February 19, 2012 at 1:19 am
(February 17, 2012 at 10:39 pm)Abracadabra Wrote: I would certainly tend to agree with your general view.
The only problem is that when it comes to the Bible, it's no different from anything else. You say, "I think the real difference is whether you decide to use those stories as something to inform your moral, metaphysical, and epistemological imagination,... or..."
But you may as well stop right there.
I would absolutely not use the Bible to inform my moral standards.
You see the harsh Old Testament stories, the insane stance on contraception, the condemnation of homosexuals, the weekly sermons filled with guilt and shame designed to manipulate people, and in light of all of that you don't want to get your morality from anywhere near all that madness. That's cool, I would avoid all that too.
I wouldn't actually try to derive moral "standards" from the Bible either. I was talking about imagination. I'm thinking of looking at the Bible the same way historians and scholars look at philosophers. They're only interested in the views that the philosophers held that were different than the culture around them, the others they were just copying and that's not terribly interesting. I think there are many beneficial ways that we can see life-altering echos of real love and goodness in the ways that Bible exemplifies grace beyond the world of its time. It's also more than just morality for me, i.e., the other categories that I mentioned. The people who need to have the moral imagination shaped are the ones protesting gay funerals.
(February 17, 2012 at 10:39 pm)Abracadabra Wrote: And this brings us to a very interesting question indeed.
Why should a person need to seek somewhere else for moral guidance?
Is it assumed that people cannot possibly have a sense of morality of their own that they need to seek moral ideas from other sources?
. . .
So when a person even suggests that they are turning to religion for morality all they are doing is confessing that they have no clue what constitutes morality in the first place.
Well, psychologically speaking everyone gets there morality from someone else.
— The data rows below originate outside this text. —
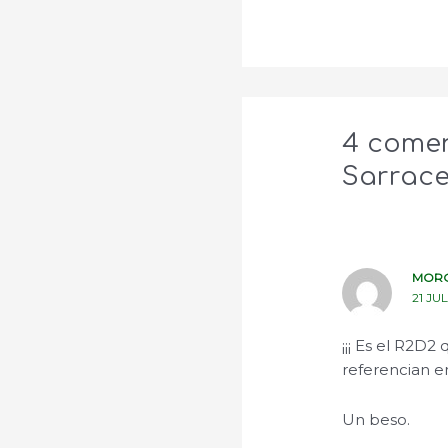
4 comen
Sarrace
MOR
21 JU
¡¡¡ Es el R2D2
referencian en
Un beso.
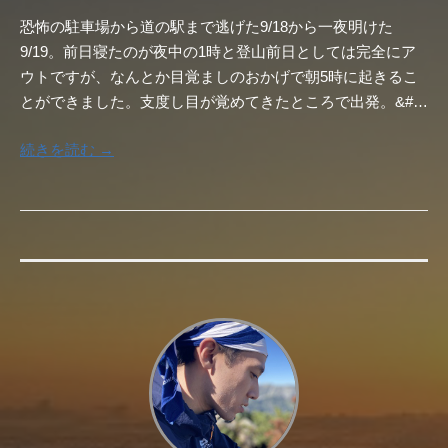
恐怖の駐車場から道の駅まで逃げた9/18から一夜明けた
9/19。前日寝たのが夜中の1時と登山前日としては完全にア
ウトですが、なんとか目覚ましのおかげで朝5時に起きるこ
とができました。支度し目が覚めてきたところで出発。&#…
続きを読む →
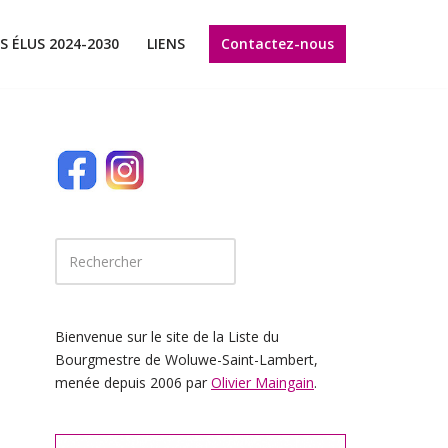
Contactez-nous
S ÉLUS 2024-2030
LIENS
Bienvenue sur le site de la Liste du
Bourgmestre de Woluwe-Saint-Lambert,
menée depuis 2006 par
Olivier Maingain
.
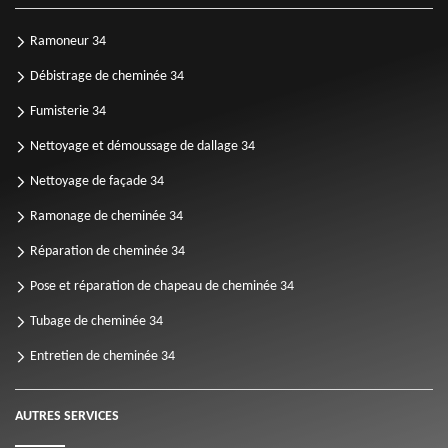
Ramoneur 34
Débistrage de cheminée 34
Fumisterie 34
Nettoyage et démoussage de dallage 34
Nettoyage de façade 34
Ramonage de cheminée 34
Réparation de cheminée 34
Pose et réparation de chapeau de cheminée 34
Tubage de cheminée 34
Entretien de cheminée 34
AUTRES SERVICES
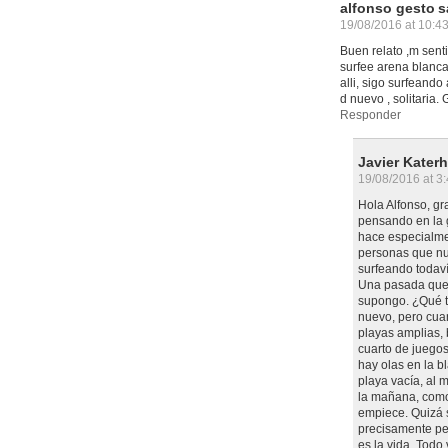
alfonso gesto
s
19/08/2016 at 10:4
Buen relato ,m senti
surfee arena blanca
alli, sigo surfeando
d nuevo , solitaria
Responder
Javier Kater
19/08/2016 at 3
Hola Alfonso, gr
pensando en la 
hace especialmen
personas que nu
surfeando todaví
Una pasada que s
supongo. ¿Qué t
nuevo, pero cuan
playas amplias,
cuarto de juegos
hay olas en la b
playa vacía, al 
la mañana, como 
empiece. Quizá 
precisamente per
es la vida. Todo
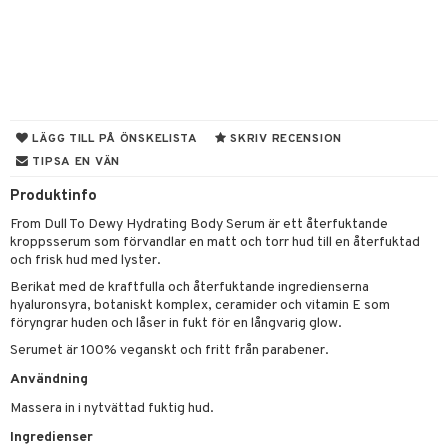
 & Gelé
cialprodukter
ymprodukter
m
y spray
en
tljus & Rumsdoft
mband
om
LÄGG TILL PÅ ÖNSKELISTA
SKRIV RECENSION
TIPSA EN VÄN
 de cologne
sband
Produktinfo
 de parfum
hängen
lsam
apotek
rd
dukter
From Dull To Dewy Hydrating Body Serum är ett återfuktande
 de toilette
gar
ktriska trimmers
iktscremer
gon
vård
ärer
kroppsserum som förvandlar en matt och torr hud till en återfuktad
och frisk hud med lyster.
tset
avfall
n utan sol
ylotion
e
m
Berikat med de kraftfulla och återfuktande ingredienserna
färg
tset
n utan sol
hyaluronsyra, botaniskt komplex, ceramider och vitamin E som
er shave balm
pa
föryngrar huden och låser in fukt för en långvarig glow.
hampo
sk
odorant
er shave lotion
inser
Serumet är 100% veganskt och fritt från parabener.
ling produkter
essärer
chgelé & tvål
 de cologne
UE
Användning
lbehör
oncremer
ndvård
Massera in i nytvättad fuktig hud.
 de toilette
nique
änst
Ingredienser
ling
borttagning
tset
There is no well of purely objective moral fact that anyone is drawing on, unless you have some sort of believe in a moral soul that was shaped by some sort of god. Evolutionary psychology tells us that humans learned to adapt "morality" as a way of functioning efficiently as a society and therefore increasing the likelihood that the tribe would survive. The codes for each tribe would vary widely and so the conclusion drawn is that each tribe inevitably influences what its members see as "moral." Everybody's getting the way they think and the sense of right and wrong from someone; humans are communal animals. Right now many people are being formed in that way but the media, but that still counts as ideas that are being put out there by another person. So even if you have subsumed your morality into your very being, you still got it from someone else.
When I say I use the stories of the Bible in an intentional way to shape my moral imagination (as well as other things, but you seem to be focused on morality), I'm deliberately choosing the things that influence me. I of course also have people that I am in community with that discuss these things, as well as books from authors I trust, and my own experiences and reflections that all serve to shape my imagination. I was suggesting the Bible as an ingredient that has been important to me, but there are lots of ways to find goodness, hope, healing, and love. So once again, you really don't have to use the Bible if you don't want to, you're fine.